=encoding utf8
=head1 NAME
lang/lisp/parser - Parse Lisp/Scheme S-expressions.
=head1 SYNOPSIS
from lang/lisp/parser import parse_program, parse_sexpr, sym;
let expr := parse_sexpr("(+ 1 2)");
say( expr[0].get_name() ); // +
let direct := [ sym("+"), 1, 2 ];
let program := parse_program("(define x 1)\n(+ x 2)", "example.lizp");
say( program.location_for( program.get_exprs()[1] ) ); // example.lizp:2:1
=head1 DESCRIPTION
This module provides a general-purpose S-expression reader for
Lisp/Scheme-style source text. It only parses; evaluation is provided by
C<lang/lisp/eval>.
Parsed values use ordinary Zuzu values where that is unambiguous:
=over
=item * proper lists become C<Array> values;
=item * strings become C<String> values;
=item * numbers become C<Number> values;
=item * C<#t> and C<#f> become C<Boolean> values;
=item * symbols become C<LispSymbol> objects;
=item * dotted pairs become C<LispPair> chains.

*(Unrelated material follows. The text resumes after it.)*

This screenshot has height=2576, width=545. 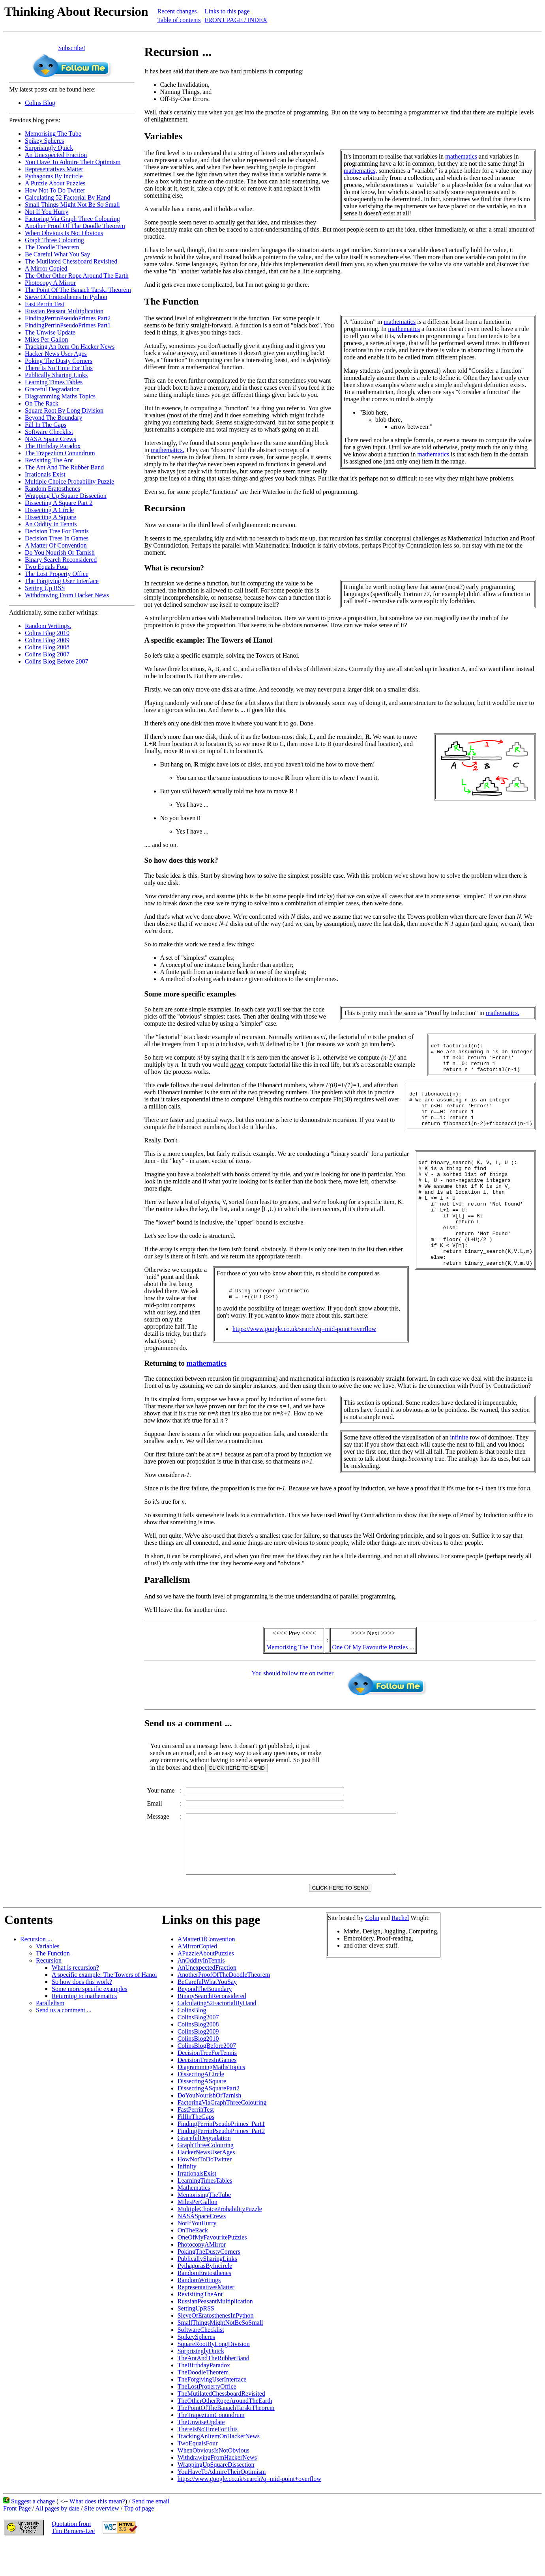 I want to click on MemorisingTheTube, so click(x=204, y=2228).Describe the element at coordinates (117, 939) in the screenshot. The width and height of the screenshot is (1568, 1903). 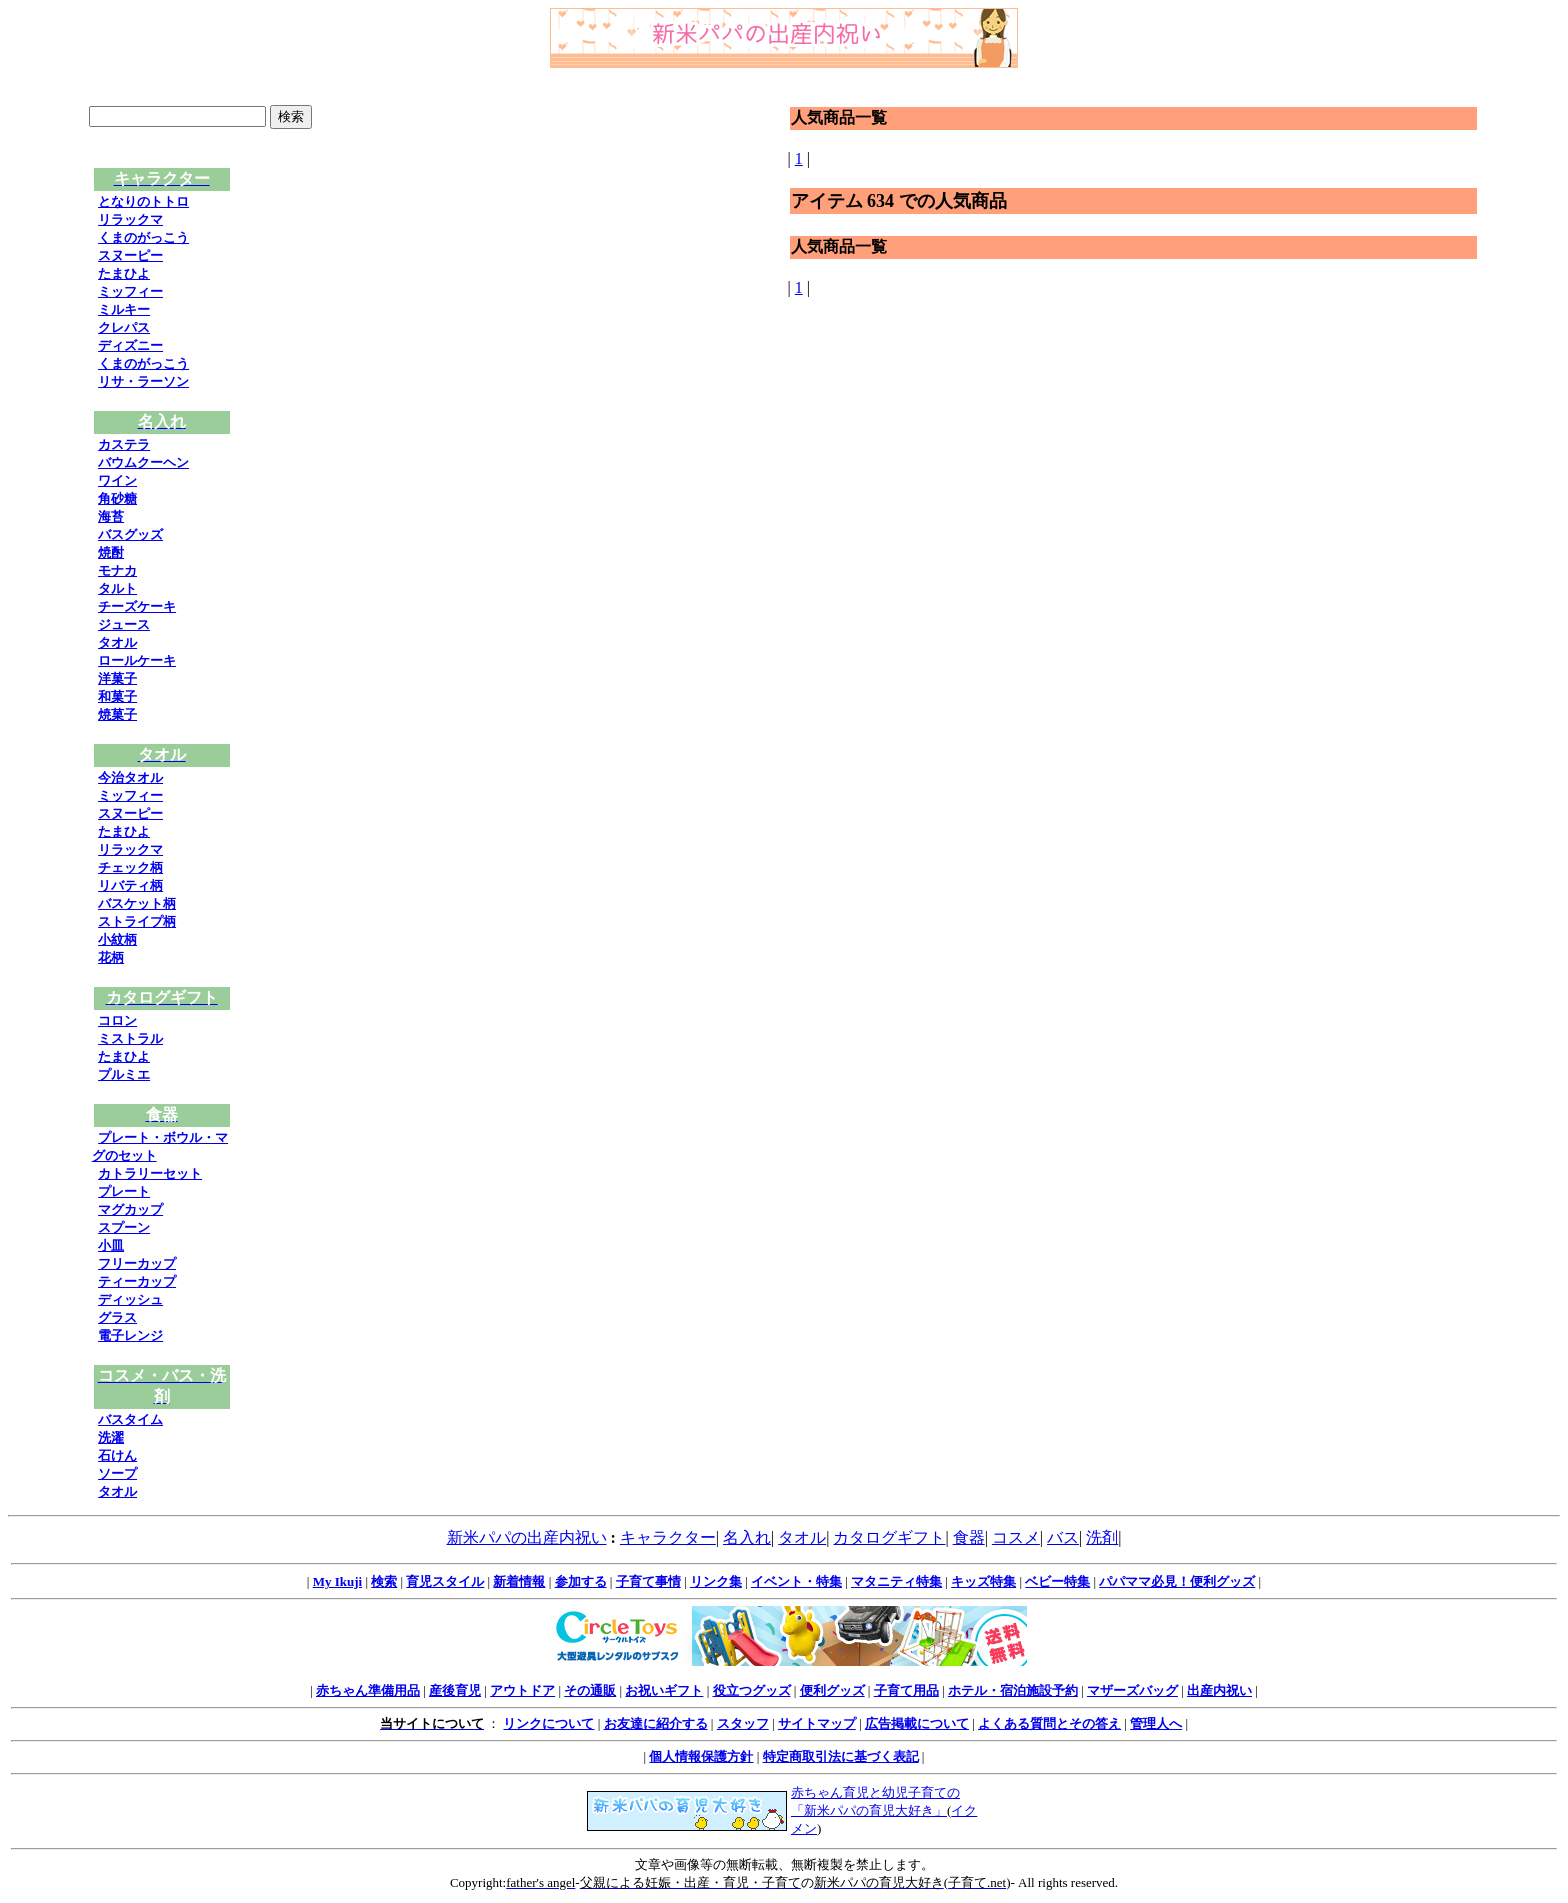
I see `小紋柄` at that location.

=item * vector literals become C<LispVector> objects.
=item * character literals become C<LispChar> objects.
=item * bytevector literals become C<LispByteVector> objects.
=back
Symbols are objects so callers can pass nested Zuzu arrays directly to
the evaluator while keeping Zuzu strings available as Lisp string
literals. Use C<sym(name)> when building those arrays in ZuzuScript.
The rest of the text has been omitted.